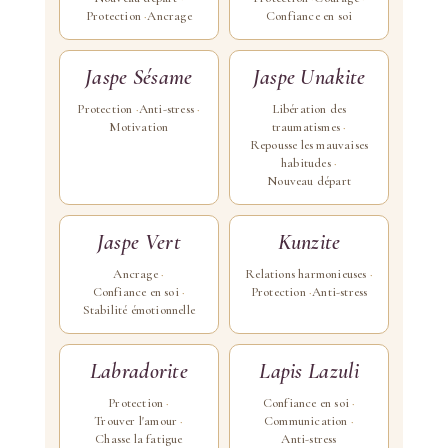
Protection
Ancrage
Confiance en soi
Jaspe Sésame
Jaspe Unakite
Protection
Anti-stress
Libération des
Motivation
traumatismes
Repousse les mauvaises
habitudes
Nouveau départ
Jaspe Vert
Kunzite
Ancrage
Relations harmonieuses
Confiance en soi
Protection
Anti-stress
Stabilité émotionnelle
Labradorite
Lapis Lazuli
Protection
Confiance en soi
Trouver l'amour
Communication
Chasse la fatigue
Anti-stress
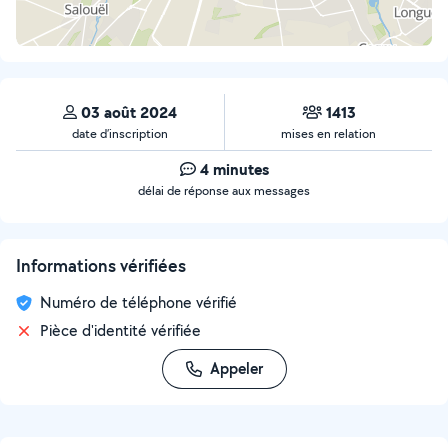
03 août 2024
1413
date d’inscription
mises en relation
4 minutes
délai de réponse aux messages
Informations vérifiées
Numéro de téléphone vérifié
Pièce d'identité vérifiée
Appeler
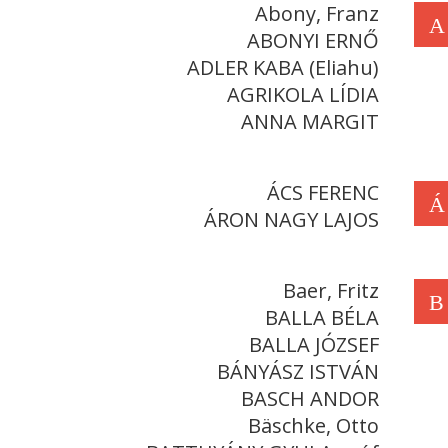
Abony, Franz
A
ABONYI ERNŐ
ADLER KABA (Eliahu)
AGRIKOLA LÍDIA
ANNA MARGIT
ÁCS FERENC
Á
ÁRON NAGY LAJOS
Baer, Fritz
B
BALLA BÉLA
BALLA JÓZSEF
BÁNYÁSZ ISTVÁN
BASCH ANDOR
Bäschke, Otto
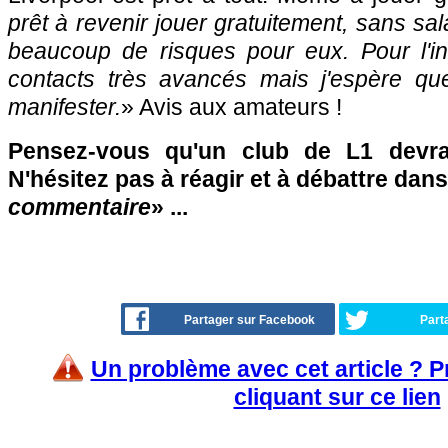
prêt à revenir jouer gratuitement, sans sala
beaucoup de risques pour eux. Pour l'ins
contacts très avancés mais j'espère qu
manifester.
» Avis aux amateurs !
Pensez-vous qu'un club de L1 devrai
N'hésitez pas à réagir et à débattre dans
commentaire
» ...
Partager sur Facebook
Part
Un problème avec cet article ? 
cliquant sur ce lien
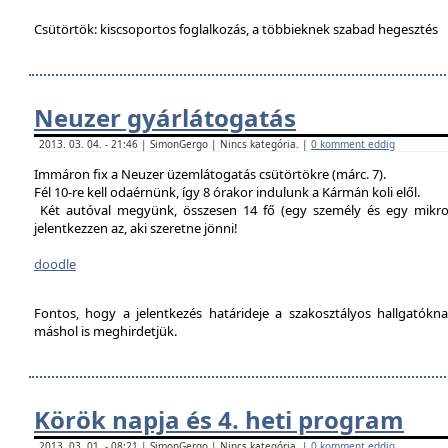
Csütörtök: kiscsoportos foglalkozás, a többieknek szabad hegesztés
Neuzer gyárlátogatás
2013. 03. 04. - 21:46 | SimonGergo | Nincs kategória. |
0 komment eddig
Immáron fix a Neuzer üzemlátogatás csütörtökre (márc. 7).
Fél 10-re kell odaérnünk, így 8 órakor indulunk a Kármán koli elől.
Két autóval megyünk, összesen 14 fő (egy személy és egy mikro
jelentkezzen az, aki szeretne jönni!
doodle
Fontos, hogy a jelentkezés határideje a szakosztályos hallgatókn
máshol is meghirdetjük.
Körök napja és 4. heti program
2013. 03. 01. - 08:21 | SimonGergo | Nincs kategória. |
0 komment eddig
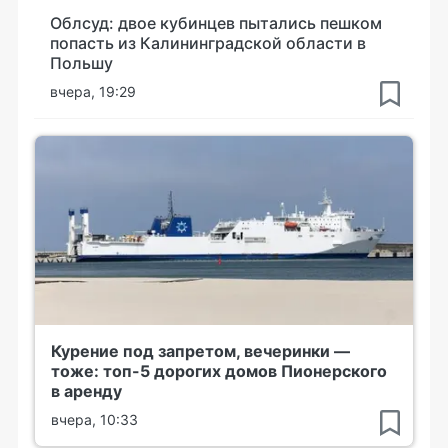
Облсуд: двое кубинцев пытались пешком
попасть из Калининградской области в
Польшу
вчера, 19:29
Курение под запретом, вечеринки —
тоже: топ-5 дорогих домов Пионерского
в аренду
вчера, 10:33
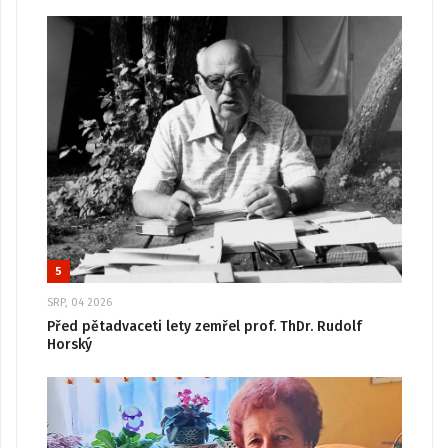
5
SRP, 04 2026
Před pětadvaceti lety zemřel prof. ThDr. Rudolf
Horský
☆ ☆ ☆
▶ **WHAT THE EXERCISE ASKS**
If an entry holds a picture, leave that picture out, and transcribe the rest of the listing above exactly.

▶ **SOLUTION TO THE PROBLEM**
Protection
Ancrage
Confiance en soi
Jaspe Sésame
Jaspe Unakite
Protection
Anti-stress
Libération des
Motivation
traumatismes
Repousse les mauvaises
habitudes
Nouveau départ
Jaspe Vert
Kunzite
Ancrage
Relations harmonieuses
Confiance en soi
Protection
Anti-stress
Stabilité émotionnelle
Labradorite
Lapis Lazuli
Protection
Confiance en soi
Trouver l'amour
Communication
Chasse la fatigue
Anti-stress
03 août 2024
1413
date d’inscription
mises en relation
4 minutes
délai de réponse aux messages
Informations vérifiées
Numéro de téléphone vérifié
Pièce d'identité vérifiée
Appeler
Abony, Franz
A
ABONYI ERNŐ
ADLER KABA (Eliahu)
AGRIKOLA LÍDIA
ANNA MARGIT
ÁCS FERENC
Á
ÁRON NAGY LAJOS
Baer, Fritz
B
BALLA BÉLA
BALLA JÓZSEF
BÁNYÁSZ ISTVÁN
BASCH ANDOR
Bäschke, Otto
prêt à revenir jouer gratuitement, sans sala
beaucoup de risques pour eux. Pour l'ins
contacts très avancés mais j'espère qu
manifester.
» Avis aux amateurs !
Pensez-vous qu'un club de L1 devrai
N'hésitez pas à réagir et à débattre dans
commentaire
» ...
Partager sur Facebook
Part
Un problème avec cet article ? 
cliquant sur ce lien
Csütörtök: kiscsoportos foglalkozás, a többieknek szabad hegesztés
Neuzer gyárlátogatás
2013. 03. 04. - 21:46 | SimonGergo | Nincs kategória. |
0 komment eddig
Immáron fix a Neuzer üzemlátogatás csütörtökre (márc. 7).
Fél 10-re kell odaérnünk, így 8 órakor indulunk a Kármán koli elől.
Két autóval megyünk, összesen 14 fő (egy személy és egy mikro
jelentkezzen az, aki szeretne jönni!
doodle
Fontos, hogy a jelentkezés határideje a szakosztályos hallgatókn
máshol is meghirdetjük.
Körök napja és 4. heti program
2013. 03. 01. - 08:21 | SimonGergo | Nincs kategória. |
0 komment eddig
Облсуд: двое кубинцев пытались пешком
попасть из Калининградской области в
Польшу
вчера, 19:29
Курение под запретом, вечеринки —
тоже: топ-5 дорогих домов Пионерского
в аренду
вчера, 10:33
5
SRP, 04 2026
Před pětadvaceti lety zemřel prof. ThDr. Rudolf
Horský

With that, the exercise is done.